A limit override race condition bypasses any numerical limit enforced by a non-atomic read-then-write on a counter. The application reads the current count (SELECT), checks that count < limit, then increments (UPDATE). Concurrent requests all pass the check before any increment commits, effectively bypassing the limit. Common targets: rate limits, vote limits, stock quantity, free trial duration, API call quotas, and anti-automation counters.
Rate limiters increment a per-user counter after each request is processed. With HTTP/2 single-packet attack, all N requests arrive at the server before any request has been processed and any counter has been incremented. All N requests read count=0 and pass the rate check. This has been confirmed against Cloudflare R2 and AWS WAF token-bucket implementations in 2024 bug bounty reports. The fix requires atomic enforcement at the business logic layer, not just the gateway.
An atomic conditional UPDATE prevents vote manipulation: UPDATE posts SET votes = votes + 1 WHERE id = $1 AND NOT EXISTS (SELECT 1 FROM post_votes WHERE post_id = $1 AND user_id = $2). This checks and records the vote in a single atomic statement. The alternative is an INSERT INTO post_votes (post_id, user_id) ON CONFLICT DO NOTHING, then only incrementing the counter if the INSERT succeeded.
A crypto faucet with '1 claim per address per 24h' enforces uniqueness via a SELECT-then-INSERT: check if address claimed today, if not, INSERT a claim record and transfer tokens. Concurrent requests from the same address all pass the SELECT check before any INSERT commits. The Cosmos/starport faucet race ($5,000 HackerOne bounty) allowed 30 concurrent claims from a single address, each receiving the full daily allowance.
Yes. CAPTCHA validation typically marks a token as used after validating it (SELECT valid, then UPDATE used=true). The window between these two steps allows N concurrent requests with the same CAPTCHA token to all pass validation before the token is marked used. This enables creating multiple accounts from a single CAPTCHA solve, bypassing anti-automation controls designed to prevent mass account registration.
A rate limit bypass targets a temporal counter (N requests per minute/hour) that resets on a schedule. The race exploits the increment lag: all N single-packet requests arrive before the counter increments from 0, so all pass the count < limit check. A limit overrun targets a permanent or per-resource counter (1 vote per user per post, 1 trial per email) that never resets. Both share the same non-atomic check-increment pattern, but the temporal vs. permanent distinction affects the fix: rate limits can use Redis INCR (atomic, TTL-based); per-resource limits require INSERT ON CONFLICT DO NOTHING or atomic UPDATE WHERE count < max.
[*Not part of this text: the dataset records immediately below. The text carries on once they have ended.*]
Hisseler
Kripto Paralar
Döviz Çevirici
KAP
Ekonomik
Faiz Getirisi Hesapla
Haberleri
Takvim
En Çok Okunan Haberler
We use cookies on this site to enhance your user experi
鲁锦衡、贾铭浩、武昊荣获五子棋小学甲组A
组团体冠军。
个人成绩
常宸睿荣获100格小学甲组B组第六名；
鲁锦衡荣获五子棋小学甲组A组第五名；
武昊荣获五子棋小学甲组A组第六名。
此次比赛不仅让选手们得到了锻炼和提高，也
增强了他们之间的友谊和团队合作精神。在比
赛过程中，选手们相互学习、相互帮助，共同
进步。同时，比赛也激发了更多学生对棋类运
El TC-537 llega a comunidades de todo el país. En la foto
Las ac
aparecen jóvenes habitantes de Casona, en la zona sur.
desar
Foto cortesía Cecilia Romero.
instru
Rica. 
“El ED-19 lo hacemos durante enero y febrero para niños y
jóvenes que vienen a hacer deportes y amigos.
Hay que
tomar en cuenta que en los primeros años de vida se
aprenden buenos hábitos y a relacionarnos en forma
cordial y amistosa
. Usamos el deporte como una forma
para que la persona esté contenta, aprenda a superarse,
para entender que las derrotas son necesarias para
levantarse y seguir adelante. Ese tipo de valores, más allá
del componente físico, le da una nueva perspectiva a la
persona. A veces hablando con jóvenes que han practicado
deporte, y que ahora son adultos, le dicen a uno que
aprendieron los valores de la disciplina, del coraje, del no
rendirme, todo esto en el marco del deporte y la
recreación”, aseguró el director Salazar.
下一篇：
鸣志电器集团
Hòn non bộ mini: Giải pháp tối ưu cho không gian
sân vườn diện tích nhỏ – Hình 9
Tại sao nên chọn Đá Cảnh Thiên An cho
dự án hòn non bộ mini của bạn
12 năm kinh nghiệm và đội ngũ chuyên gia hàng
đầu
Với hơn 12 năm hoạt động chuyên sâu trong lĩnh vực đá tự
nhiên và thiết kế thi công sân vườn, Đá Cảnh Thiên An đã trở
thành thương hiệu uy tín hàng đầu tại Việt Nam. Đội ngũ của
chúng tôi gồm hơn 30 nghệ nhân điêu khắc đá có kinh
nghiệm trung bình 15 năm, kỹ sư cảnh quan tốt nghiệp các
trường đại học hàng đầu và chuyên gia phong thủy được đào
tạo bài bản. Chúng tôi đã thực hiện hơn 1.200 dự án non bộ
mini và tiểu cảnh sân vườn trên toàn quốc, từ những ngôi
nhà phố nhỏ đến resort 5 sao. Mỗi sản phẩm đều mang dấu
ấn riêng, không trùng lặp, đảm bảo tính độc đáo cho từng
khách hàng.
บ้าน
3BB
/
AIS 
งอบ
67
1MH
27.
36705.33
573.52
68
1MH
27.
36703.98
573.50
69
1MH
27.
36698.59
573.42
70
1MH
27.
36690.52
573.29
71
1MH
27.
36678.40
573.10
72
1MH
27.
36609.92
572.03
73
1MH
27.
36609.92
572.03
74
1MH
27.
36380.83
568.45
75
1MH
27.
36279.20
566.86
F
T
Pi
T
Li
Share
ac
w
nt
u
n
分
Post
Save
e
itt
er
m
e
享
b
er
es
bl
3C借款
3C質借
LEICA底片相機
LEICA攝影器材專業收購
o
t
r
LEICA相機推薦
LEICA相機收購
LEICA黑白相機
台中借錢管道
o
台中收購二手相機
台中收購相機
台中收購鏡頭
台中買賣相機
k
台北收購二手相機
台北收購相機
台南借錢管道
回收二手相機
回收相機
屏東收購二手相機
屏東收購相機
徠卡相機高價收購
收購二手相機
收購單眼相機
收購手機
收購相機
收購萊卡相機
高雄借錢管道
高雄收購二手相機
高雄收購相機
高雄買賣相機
In token-based DAOs, voting power is proportional to token holdings. A faucet or airdrop with a per-address limit prevents any single address from accumulating disproportionate voting power. If the faucet has a limit-overrun race (SELECT-then-INSERT claim record), an attacker can claim 30× or 100× the intended allocation from a single address. With sufficient duplicated tokens, the attacker gains majority voting power — enabling malicious governance proposals: treasury drains, contract upgrades, or parameter changes. The Cosmos/starport $5,000 bounty was specifically flagged as a governance security risk beyond the direct token value.
An e-commerce platform checking inventory before processing an order (SELECT quantity FROM inventory WHERE sku=X; if quantity > 0: process_order()) is vulnerable to concurrent order submissions. Twenty concurrent order requests all read quantity=1 and all pass the check. All 20 orders are processed and fulfilled. The platform ships 20 units it has only 1 of — incurring 19 units of real-world financial loss either via refunds or by purchasing emergency stock at full price. Physical inventory with high unit value (electronics, limited-edition items) makes this commercially significant: a $500 GPU raced 20 times costs the platform $9,500 in losses from a single attack.
The standard HTTP/2 single-packet attack (Kettle 2023) works with 20–30 concurrent requests — sufficient for most limit races. First sequence sync (Flatt Security CODE BLUE 2024) enables up to 10,000 concurrent requests by exploiting IP fragmentation to synchronize connection establishment across all requests. For faucet/airdrop races, 30 concurrent claims may provide meaningful financial gain but 10,000 concurrent claims dramatically amplifies the attack. First sequence sync is most relevant when (1) the target has a per-period limit high enough that 30 concurrent bypasses are commercially insignificant, or (2) the attacker wants to drain a shared resource (token pool, credit pool) before legitimate users claim it. Requires Scapy-based raw packet access — not feasible from standard cloud infrastructure without root/CAP_NET_RAW.
Redis INCR is a single atomic server-side operation — the read, increment, and write happen in one Redis command with no intermediate state visible to other clients. No concurrent INCR call can read the pre-increment value because Redis processes commands sequentially in a single thread. SELECT-then-UPDATE in SQL are two round-trips with a visible intermediate state: any concurrent transaction can read the value between the SELECT and UPDATE. The database also has to respect its isolation level and may allow multiple readers before any writer commits. Redis INCR has no concept of 'between reads and writes' — it is instantaneous from every other client's perspective. This makes INCR the correct atomic building block for rate limiters, with EXPIRE called conditionally only when INCR returns 1 (first request in window).